Etienne blickte mit steigendem Wohlbehagen das anmutige Geschöpf an, dessen zarte Form eingepreßt war im unnatürlichsten Modezwang und dessen Seele doch in den reinsten Gefühlen der Lust zu schwimmen schien. Es war unmöglich, sie nicht selbst mit Lust anzusehen, und doch scheuchte der Friede, der unter ihren Augenlidern schlief, jeden bösen Gedanken fort, der hätte aufsteigen können. Wie nett und appetitlich war alles vorn Zeh bis zum Wirbel, wie im Einklang mit der Ordnung im kleinen Zimmer, wo nichts Reichtum, aber alles Geschmack, Behaglichheit atmete. Und wie sah er dagegen aus, abgerissen, unrein, verstört von wochenlangem Umhertreiben! Der Gedanke, sie zu wecken, empörte ihn. Aber er wollte auch nicht weggehen. Er leuchtete ihr behutsam ins Gesicht, ein Lächeln schwebte über den Lippen. Es kräuselte hin über die Grübchen der Wange, die Schönheitspflästerchen bewegten sich. Sie träumte wohl von ihrem Geliebten!

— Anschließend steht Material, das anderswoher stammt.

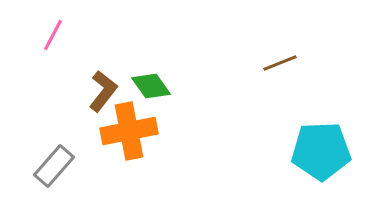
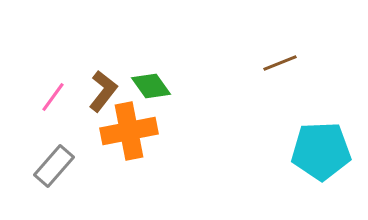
pink line: moved 62 px down; rotated 8 degrees clockwise
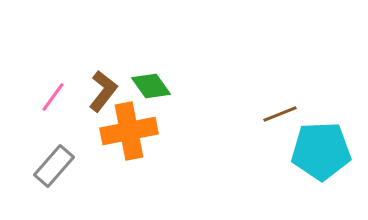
brown line: moved 51 px down
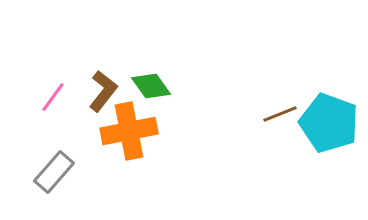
cyan pentagon: moved 8 px right, 28 px up; rotated 22 degrees clockwise
gray rectangle: moved 6 px down
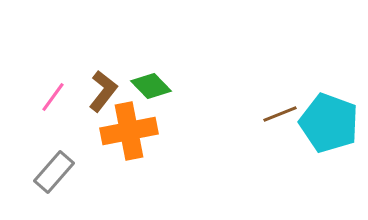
green diamond: rotated 9 degrees counterclockwise
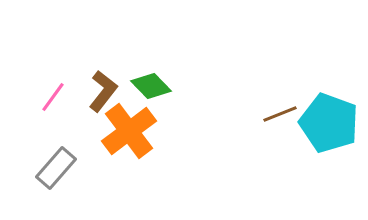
orange cross: rotated 26 degrees counterclockwise
gray rectangle: moved 2 px right, 4 px up
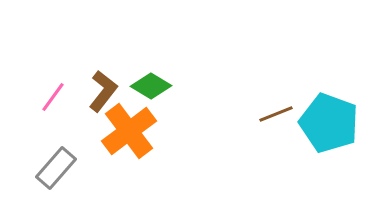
green diamond: rotated 15 degrees counterclockwise
brown line: moved 4 px left
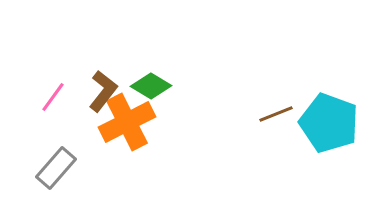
orange cross: moved 2 px left, 9 px up; rotated 10 degrees clockwise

Wie bekannt sie ihm vorkam! Er mußte das hübsche Kind schon einmal gesehen haben. Auf ihrer Brust schaukelte sich etwas Blankes, ein Medaillon. Er kannte das Bild darin, er kannte die Einfassung, das Bild in Wasserfarben stellte seine Tante, die königliche Rätin, in ihren jüngeren Jahren vor. Er hatte es als Kind zu oft in ihrem Hause gesehen, und es war ihm immer gesagt worden, es sei ein schönes Porträt und einmal sehr ähnlich gewesen. Die Gold- und Perlmuttereinfassung kam von ihm; er selbst hatte sie für sein Taschengeld in Wien bei einem Goldschmied gekauft und mit anderen Geschenken nach Berlin geschickt, denn seine Mutter hatte ihm, dem zehnjährigen Knaben, geschrieben, er möge doch seinen Verwandten eine Erinnerung senden, und besonders der kleinen Stephanie, seiner lieben Kusine, die ihm noch immer so gut wäre und immer frage, ob Etienne denn nicht zurückkäme. – Da lag sie vor ihm. Die Schläferin, das holde Mädchen, die Braut, war seine Kusine Stephanie.

Nein, er konnte sie nicht erschrecken. Er wollte hinaus auf den Flur, dort die Zeit zubringen, bis der Tag anbrach. Aber ein Kuß zum Abschied der lieblichen Freundin seiner Kinderjahre war keine Sünde, er wollte ihn sanft über ihre Lippen hauchen mit seinem Segenswunsche zum Tag, der morgen anbrechen sollte. Er hatte vergessen, daß seit einer Woche kein Rasiermesser an sein Kinn gekommen war. – Sie fuhr zusammen – sie erwachte – sie schlug die Augen auf.

»Barmherziger Himmel!« wimmerte ihre Silberstimme. Die Händchen preßten sich, der zarte Körper zuckte zusammen, als wollte er vor Schreck versinken, das Blut erstarrte, sie konnte nicht den kleinen Finger bewegen.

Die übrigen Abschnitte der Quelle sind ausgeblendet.